### Exercise goal
Copy every entry below, exactly and in full.

───── Information provided ─────

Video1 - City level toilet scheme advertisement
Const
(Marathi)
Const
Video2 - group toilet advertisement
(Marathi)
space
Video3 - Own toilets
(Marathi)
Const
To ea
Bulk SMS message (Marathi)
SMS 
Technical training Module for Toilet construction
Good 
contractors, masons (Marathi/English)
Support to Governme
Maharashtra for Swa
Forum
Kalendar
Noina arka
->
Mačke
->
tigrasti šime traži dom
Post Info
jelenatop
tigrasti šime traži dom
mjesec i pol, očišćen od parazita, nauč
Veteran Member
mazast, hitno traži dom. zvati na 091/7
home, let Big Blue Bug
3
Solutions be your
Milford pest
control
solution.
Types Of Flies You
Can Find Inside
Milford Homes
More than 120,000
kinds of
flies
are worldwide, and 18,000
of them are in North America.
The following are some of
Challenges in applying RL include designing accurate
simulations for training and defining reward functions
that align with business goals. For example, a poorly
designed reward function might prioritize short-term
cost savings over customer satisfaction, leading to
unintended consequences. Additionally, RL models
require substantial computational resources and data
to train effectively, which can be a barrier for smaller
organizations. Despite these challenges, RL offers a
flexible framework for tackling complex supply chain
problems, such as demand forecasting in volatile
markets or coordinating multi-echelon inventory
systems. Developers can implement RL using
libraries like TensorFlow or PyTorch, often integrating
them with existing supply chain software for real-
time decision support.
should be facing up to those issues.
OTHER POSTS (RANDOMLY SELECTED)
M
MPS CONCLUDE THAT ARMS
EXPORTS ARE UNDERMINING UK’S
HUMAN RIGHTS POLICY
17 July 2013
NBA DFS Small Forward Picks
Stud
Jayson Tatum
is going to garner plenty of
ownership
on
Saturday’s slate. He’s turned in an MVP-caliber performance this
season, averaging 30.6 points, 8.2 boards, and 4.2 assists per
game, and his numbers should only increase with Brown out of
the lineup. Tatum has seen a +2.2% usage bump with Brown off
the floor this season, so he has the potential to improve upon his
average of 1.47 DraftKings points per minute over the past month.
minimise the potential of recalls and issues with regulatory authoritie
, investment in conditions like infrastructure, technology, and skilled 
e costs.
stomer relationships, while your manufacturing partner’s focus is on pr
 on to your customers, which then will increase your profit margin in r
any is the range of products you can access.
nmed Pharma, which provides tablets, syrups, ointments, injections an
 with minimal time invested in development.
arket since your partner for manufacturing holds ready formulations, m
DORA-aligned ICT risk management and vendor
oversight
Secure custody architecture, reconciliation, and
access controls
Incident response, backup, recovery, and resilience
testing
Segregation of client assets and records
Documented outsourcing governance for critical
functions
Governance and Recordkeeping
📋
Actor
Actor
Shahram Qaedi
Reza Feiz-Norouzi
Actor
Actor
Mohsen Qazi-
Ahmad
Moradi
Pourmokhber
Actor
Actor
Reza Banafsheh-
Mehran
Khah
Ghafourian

─────

### Result of this task
Video1 - City level toilet scheme advertisement
Const
(Marathi)
Const
Video2 - group toilet advertisement
(Marathi)
space
Video3 - Own toilets
(Marathi)
Const
To ea
Bulk SMS message (Marathi)
SMS 
Technical training Module for Toilet construction
Good 
contractors, masons (Marathi/English)
Support to Governme
Maharashtra for Swa
Forum
Kalendar
Noina arka
->
Mačke
->
tigrasti šime traži dom
Post Info
jelenatop
tigrasti šime traži dom
mjesec i pol, očišćen od parazita, nauč
Veteran Member
mazast, hitno traži dom. zvati na 091/7
home, let Big Blue Bug
3
Solutions be your
Milford pest
control
solution.
Types Of Flies You
Can Find Inside
Milford Homes
More than 120,000
kinds of
flies
are worldwide, and 18,000
of them are in North America.
The following are some of
Challenges in applying RL include designing accurate
simulations for training and defining reward functions
that align with business goals. For example, a poorly
designed reward function might prioritize short-term
cost savings over customer satisfaction, leading to
unintended consequences. Additionally, RL models
require substantial computational resources and data
to train effectively, which can be a barrier for smaller
organizations. Despite these challenges, RL offers a
flexible framework for tackling complex supply chain
problems, such as demand forecasting in volatile
markets or coordinating multi-echelon inventory
systems. Developers can implement RL using
libraries like TensorFlow or PyTorch, often integrating
them with existing supply chain software for real-
time decision support.
should be facing up to those issues.
OTHER POSTS (RANDOMLY SELECTED)
M
MPS CONCLUDE THAT ARMS
EXPORTS ARE UNDERMINING UK’S
HUMAN RIGHTS POLICY
17 July 2013
NBA DFS Small Forward Picks
Stud
Jayson Tatum
is going to garner plenty of
ownership
on
Saturday’s slate. He’s turned in an MVP-caliber performance this
season, averaging 30.6 points, 8.2 boards, and 4.2 assists per
game, and his numbers should only increase with Brown out of
the lineup. Tatum has seen a +2.2% usage bump with Brown off
the floor this season, so he has the potential to improve upon his
average of 1.47 DraftKings points per minute over the past month.
minimise the potential of recalls and issues with regulatory authoritie
, investment in conditions like infrastructure, technology, and skilled 
e costs.
stomer relationships, while your manufacturing partner’s focus is on pr
 on to your customers, which then will increase your profit margin in r
any is the range of products you can access.
nmed Pharma, which provides tablets, syrups, ointments, injections an
 with minimal time invested in development.
arket since your partner for manufacturing holds ready formulations, m
DORA-aligned ICT risk management and vendor
oversight
Secure custody architecture, reconciliation, and
access controls
Incident response, backup, recovery, and resilience
testing
Segregation of client assets and records
Documented outsourcing governance for critical
functions
Governance and Recordkeeping
📋
Actor
Actor
Shahram Qaedi
Reza Feiz-Norouzi
Actor
Actor
Mohsen Qazi-
Ahmad
Moradi
Pourmokhber
Actor
Actor
Reza Banafsheh-
Mehran
Khah
Ghafourian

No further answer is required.